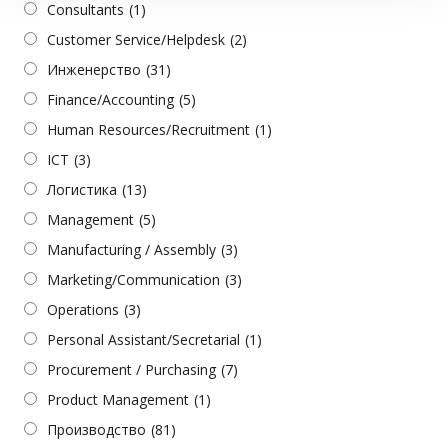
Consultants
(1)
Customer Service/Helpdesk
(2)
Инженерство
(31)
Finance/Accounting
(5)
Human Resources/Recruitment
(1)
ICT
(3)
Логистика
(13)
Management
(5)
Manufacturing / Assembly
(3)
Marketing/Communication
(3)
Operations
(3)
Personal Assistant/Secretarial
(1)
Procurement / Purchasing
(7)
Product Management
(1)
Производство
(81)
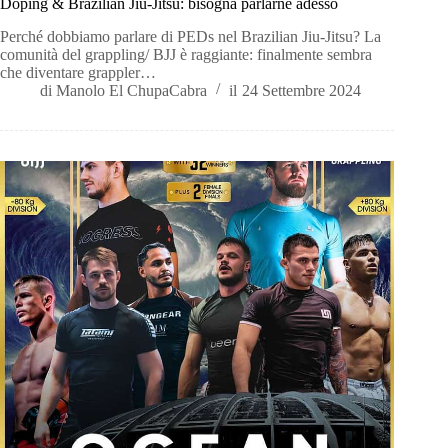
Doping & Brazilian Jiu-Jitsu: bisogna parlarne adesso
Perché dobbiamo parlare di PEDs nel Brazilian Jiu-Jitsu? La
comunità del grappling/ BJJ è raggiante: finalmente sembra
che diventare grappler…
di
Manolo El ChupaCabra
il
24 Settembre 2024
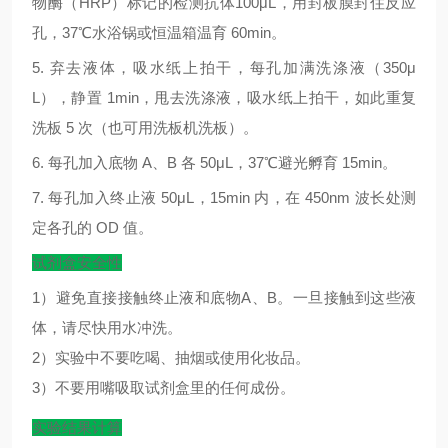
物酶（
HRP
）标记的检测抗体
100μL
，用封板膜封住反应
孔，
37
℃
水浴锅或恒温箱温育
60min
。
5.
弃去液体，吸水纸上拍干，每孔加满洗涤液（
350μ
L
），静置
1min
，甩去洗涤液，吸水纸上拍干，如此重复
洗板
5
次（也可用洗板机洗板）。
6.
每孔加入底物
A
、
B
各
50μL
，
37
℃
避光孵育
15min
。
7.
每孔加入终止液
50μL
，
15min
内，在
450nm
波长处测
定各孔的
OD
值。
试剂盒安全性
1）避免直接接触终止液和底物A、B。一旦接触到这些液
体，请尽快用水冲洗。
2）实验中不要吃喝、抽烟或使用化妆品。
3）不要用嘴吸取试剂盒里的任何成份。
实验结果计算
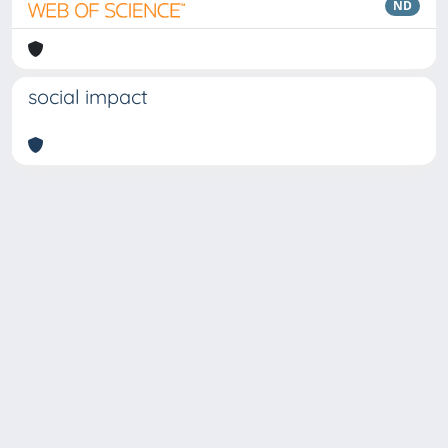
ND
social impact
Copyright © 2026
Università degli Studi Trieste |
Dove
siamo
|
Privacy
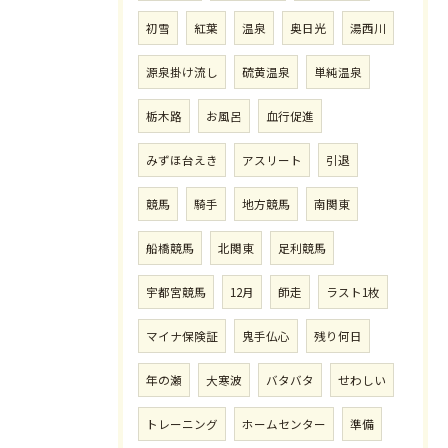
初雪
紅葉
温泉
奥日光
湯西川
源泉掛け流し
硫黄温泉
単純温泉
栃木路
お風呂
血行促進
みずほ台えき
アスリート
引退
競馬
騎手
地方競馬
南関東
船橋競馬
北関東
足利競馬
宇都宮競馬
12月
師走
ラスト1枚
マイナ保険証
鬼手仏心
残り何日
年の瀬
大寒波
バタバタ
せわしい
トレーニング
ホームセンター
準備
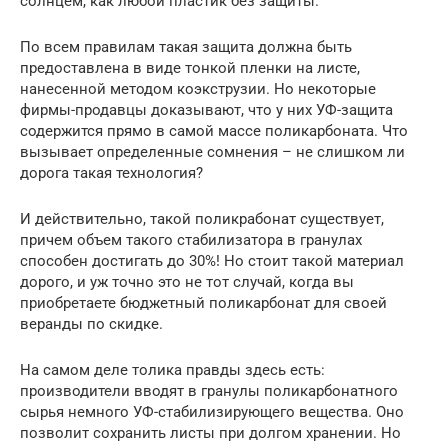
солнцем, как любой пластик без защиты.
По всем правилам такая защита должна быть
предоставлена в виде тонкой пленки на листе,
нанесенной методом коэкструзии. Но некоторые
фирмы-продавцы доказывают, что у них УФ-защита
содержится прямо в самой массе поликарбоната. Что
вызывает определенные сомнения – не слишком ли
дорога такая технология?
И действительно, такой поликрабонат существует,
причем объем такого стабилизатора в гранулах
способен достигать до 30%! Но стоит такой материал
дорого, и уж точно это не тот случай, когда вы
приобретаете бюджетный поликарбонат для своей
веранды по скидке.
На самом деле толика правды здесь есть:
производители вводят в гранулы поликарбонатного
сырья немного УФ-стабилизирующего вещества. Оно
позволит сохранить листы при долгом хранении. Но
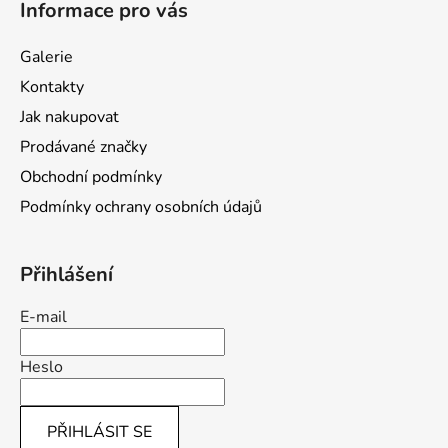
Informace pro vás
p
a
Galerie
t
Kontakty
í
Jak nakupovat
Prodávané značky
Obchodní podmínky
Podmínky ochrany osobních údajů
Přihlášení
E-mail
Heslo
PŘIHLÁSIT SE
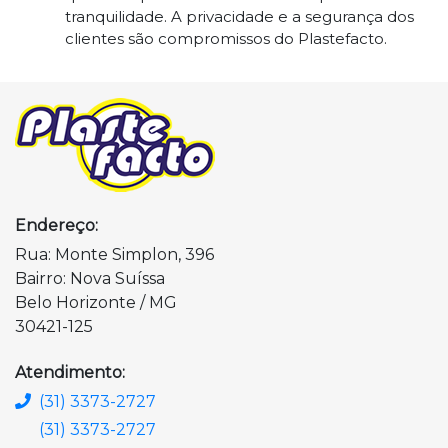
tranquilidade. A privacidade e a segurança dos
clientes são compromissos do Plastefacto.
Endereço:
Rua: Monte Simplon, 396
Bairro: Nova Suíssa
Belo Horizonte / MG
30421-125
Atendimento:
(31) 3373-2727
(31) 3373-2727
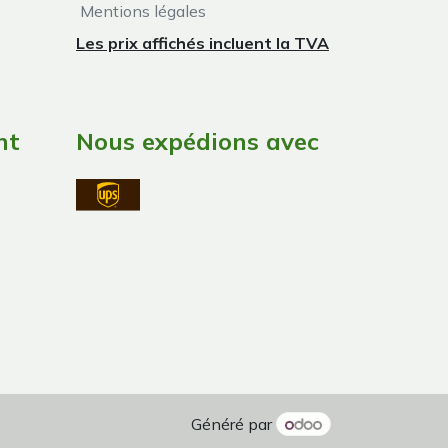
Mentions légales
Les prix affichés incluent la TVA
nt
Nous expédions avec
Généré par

○ ○ ○

### Work instructions
Pull out every line above that holds the word "такой".

### Task solution
И действительно, такой поликрабонат существует,
способен достигать до 30%! Но стоит такой материал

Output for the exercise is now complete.